Talvez você se lembre da Blitz, uma banda de música pópi brasileira, que lançou um LP com as duas últimas faixas riscadas. É que as canções foram censuradas quando a tiragem inicial já estava prensada, e arranhá-las foi uma medida de economia e, ao mesmo tempo, jogada de marketing e protesto. A garotada até tentava ouvir alguma coisa – um “bunda”, talvez? --, mas era impossível. Nesse esforço inútil, a agulha da vitrola perigava estragar.
Os tempos ainda eram de censura, que trabalhou muito, em nome da moral e dos bons costumes. Não que moral e bons costumes não existam e não sejam importantes. O problema é confiar a um grupo obscuro ou a um único indivíduo, mesmo que ilustre, a autoridade jurídica para decidir o que pode e o que não pode. E esse problema é antigo.
Na época do Império, havia o Conservatório Dramático, encarregado de fazer, noves fora, a mesma coisa. Quem atuou ali foi ninguém menos que Machado de Assis, que deu à vontade suas tesouradas. Por exemplo, em 27.10.1862, ele vetou a comédia “A mulher que o mundo respeita”, acoimando-a de “uma baboseira” e “um episódio imoral, sem princípio nem fim”. Mas, antes de integrar o órgão, Machado o criticou sem cerimônia.

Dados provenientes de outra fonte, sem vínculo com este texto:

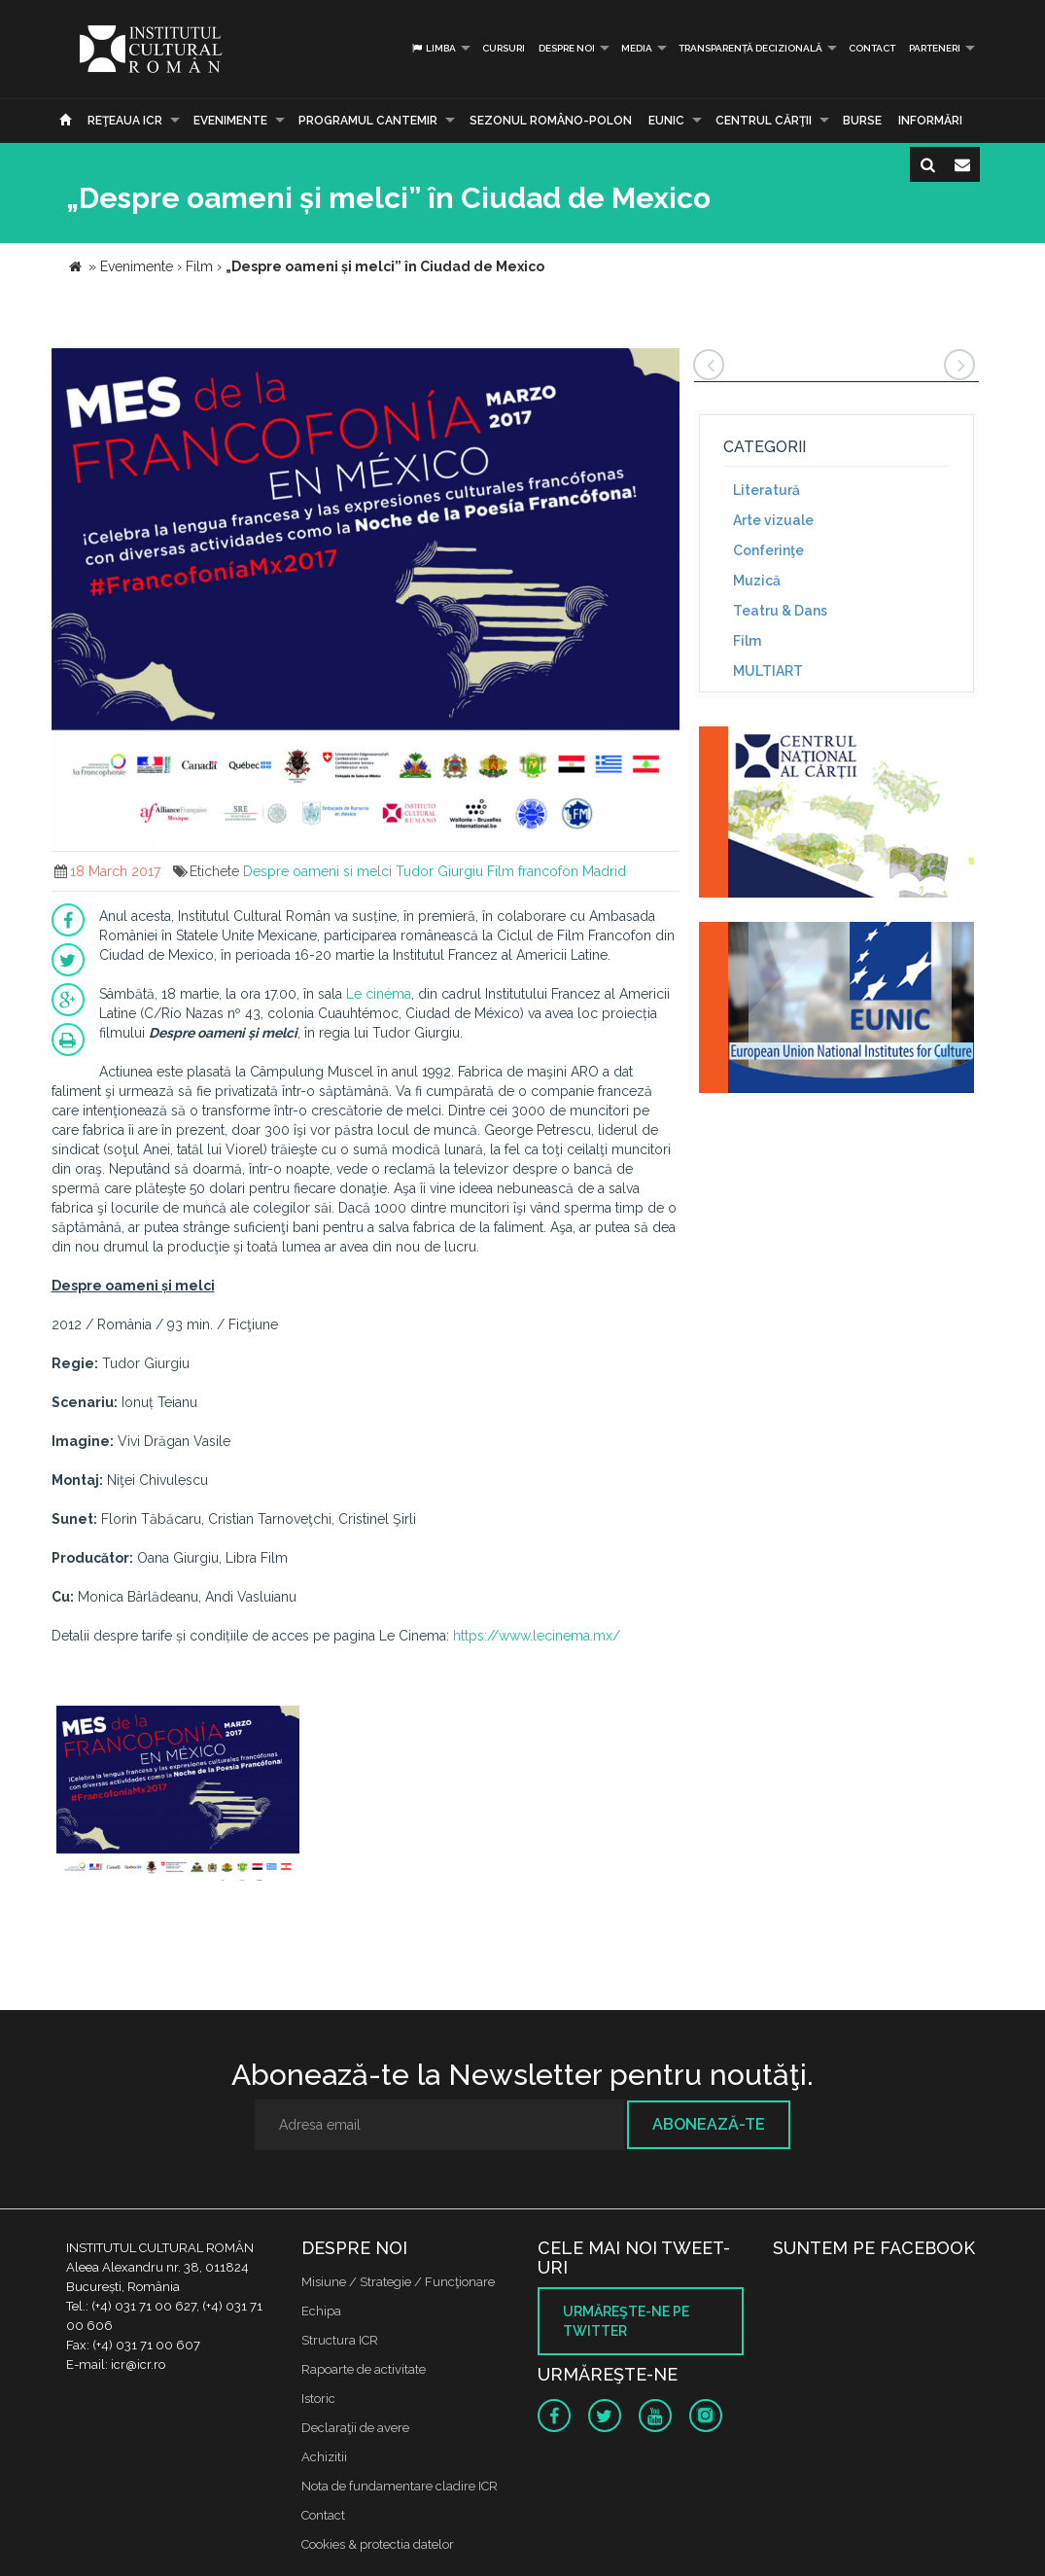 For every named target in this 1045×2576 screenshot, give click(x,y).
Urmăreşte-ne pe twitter (626, 2321)
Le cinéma (378, 994)
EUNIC (666, 120)
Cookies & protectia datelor (377, 2544)
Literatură (766, 490)
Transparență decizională (750, 48)
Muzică (757, 580)
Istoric (318, 2398)
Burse (862, 120)
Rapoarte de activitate (363, 2369)
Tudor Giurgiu (439, 871)
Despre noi (567, 48)
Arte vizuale (773, 520)
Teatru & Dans (780, 610)
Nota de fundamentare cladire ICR (399, 2486)
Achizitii (324, 2457)
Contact (872, 48)
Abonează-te (708, 2124)
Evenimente (230, 120)
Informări (930, 120)
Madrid (604, 871)
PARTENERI (934, 48)
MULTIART (768, 671)
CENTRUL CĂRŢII (763, 120)
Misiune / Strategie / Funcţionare (398, 2282)
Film (747, 641)
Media (636, 48)
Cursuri (503, 48)
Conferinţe (768, 550)
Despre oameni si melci (317, 871)
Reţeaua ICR (124, 120)
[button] (662, 365)
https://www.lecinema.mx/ (536, 1635)
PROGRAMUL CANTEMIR (367, 120)
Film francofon (532, 871)
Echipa (321, 2311)
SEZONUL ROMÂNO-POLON (551, 120)
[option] (178, 1796)
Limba (433, 48)
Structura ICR (339, 2340)
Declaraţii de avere (355, 2427) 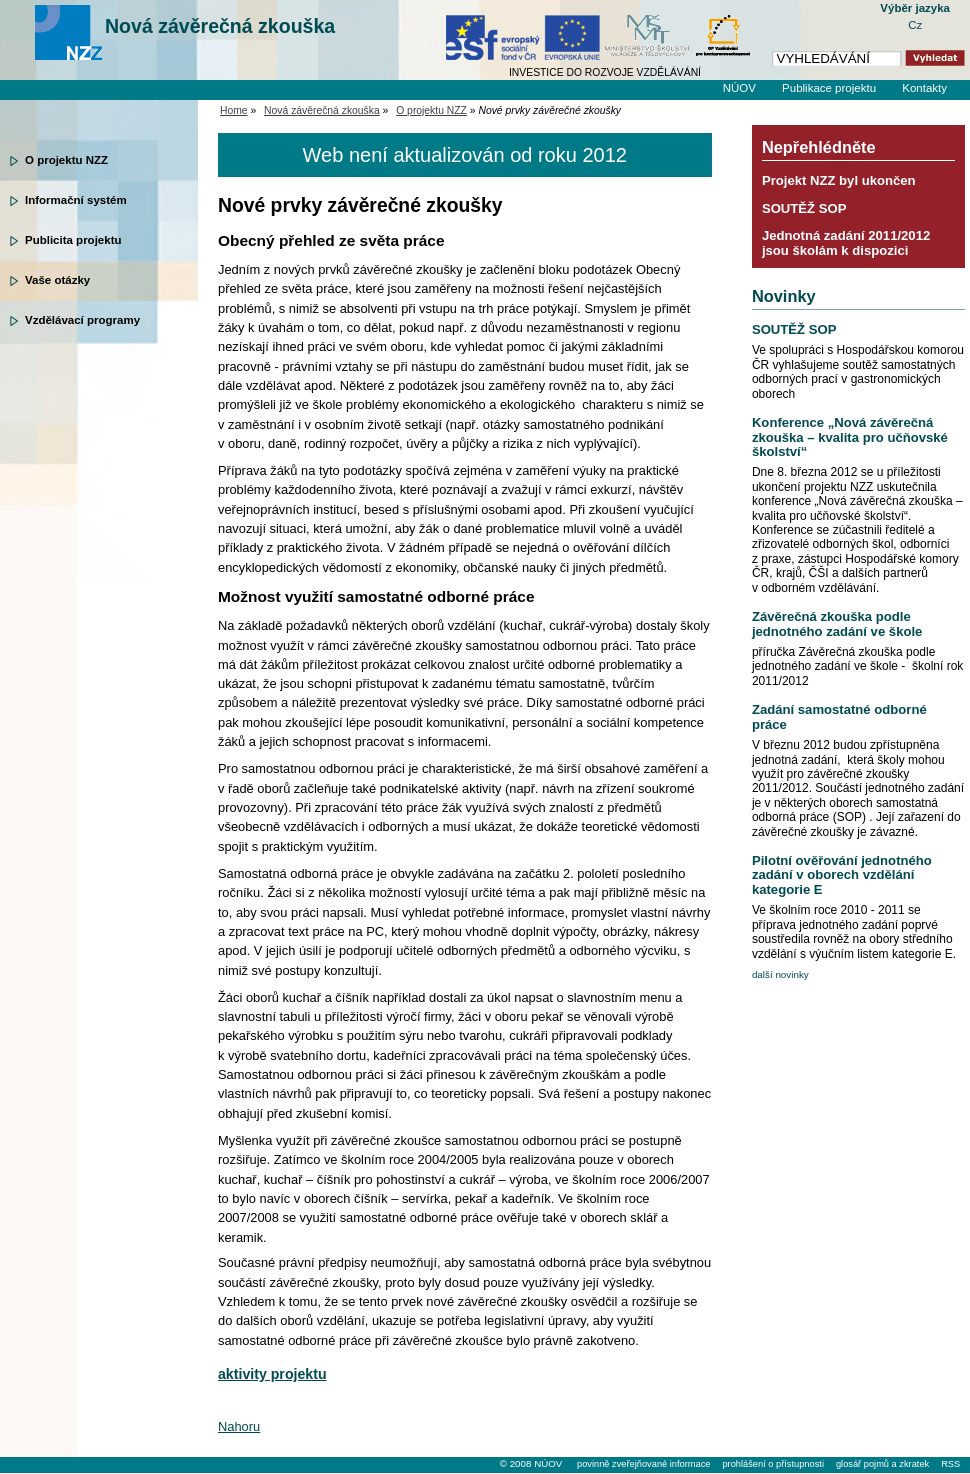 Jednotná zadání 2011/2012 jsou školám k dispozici (846, 242)
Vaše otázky (57, 280)
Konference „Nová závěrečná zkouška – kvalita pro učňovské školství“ (850, 437)
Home (234, 110)
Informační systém (76, 200)
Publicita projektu (73, 240)
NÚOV (739, 88)
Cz (915, 25)
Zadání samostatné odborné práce (839, 716)
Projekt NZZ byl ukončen (839, 180)
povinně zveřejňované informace (643, 1464)
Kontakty (924, 88)
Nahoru (239, 1426)
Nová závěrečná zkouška (220, 26)
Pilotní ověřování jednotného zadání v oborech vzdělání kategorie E (842, 875)
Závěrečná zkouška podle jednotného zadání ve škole (837, 623)
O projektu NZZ (66, 160)
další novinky (780, 974)
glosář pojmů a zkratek (882, 1464)
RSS (950, 1464)
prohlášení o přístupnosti (772, 1464)
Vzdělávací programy (82, 320)
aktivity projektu (272, 1374)
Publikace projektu (829, 88)
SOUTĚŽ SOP (804, 208) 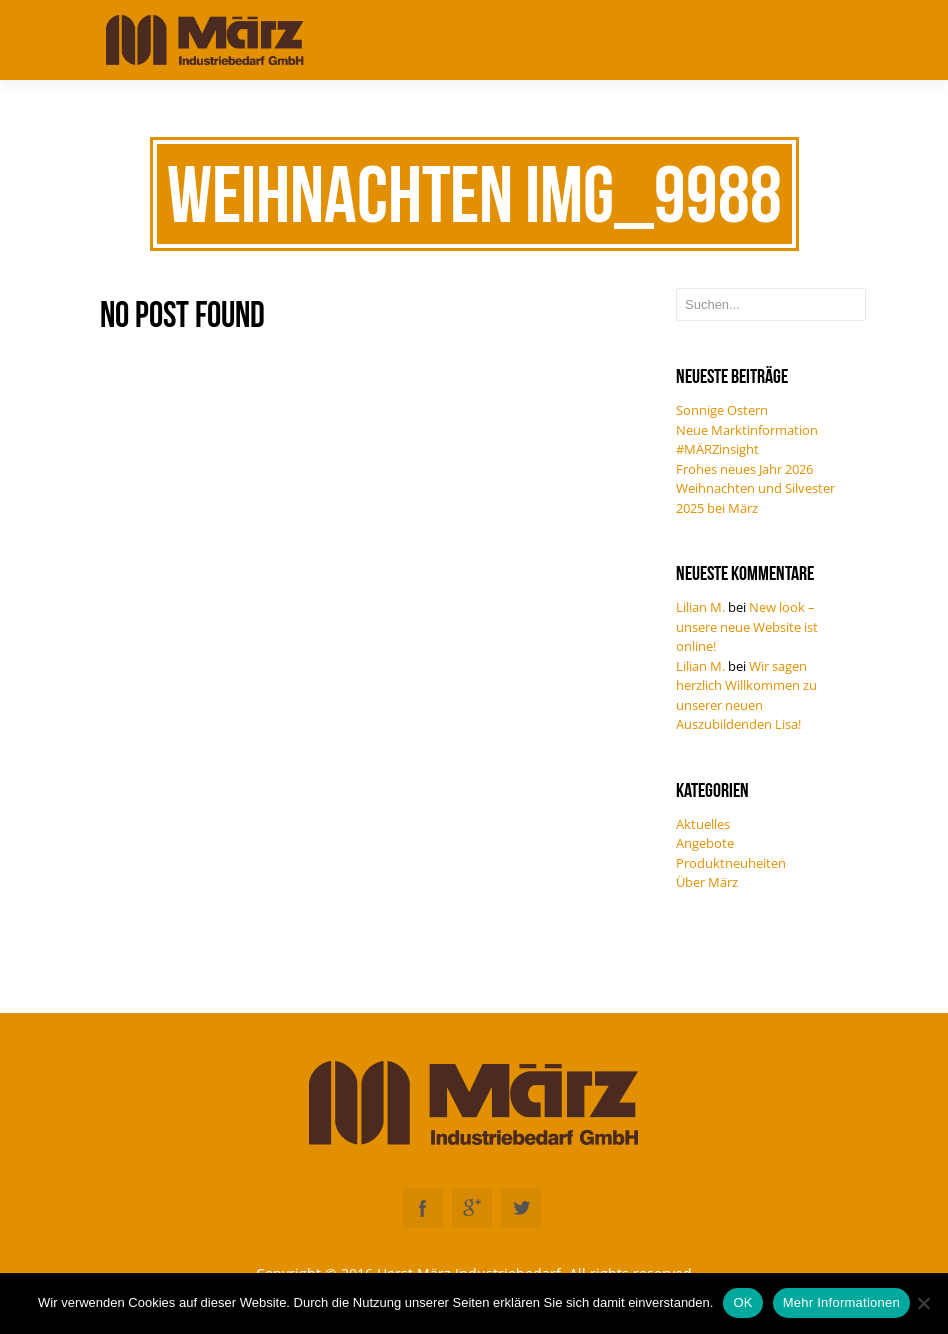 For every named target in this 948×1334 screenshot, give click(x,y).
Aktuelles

No exterior não foi diferente. Autores famosos também tiveram problemas dessa natureza, como Flaubert – que lançou o maroto recurso do “Emma sou eu” –, Joyce, Wilde, Orwell, Miller e tantos outros. Sobrou até para o chatérrimo Salinger.
A tesoura da Blitz cortou 2 músicas, mas não riscou o resto do disco nem fechou a conta da banda, ou seja, outros discos futuros. Se valia pena ouvir as faixas censuradas, não sei. Mas, se for para danificar a agulha da minha vitrola, prefiro eu mesmo fazê-lo.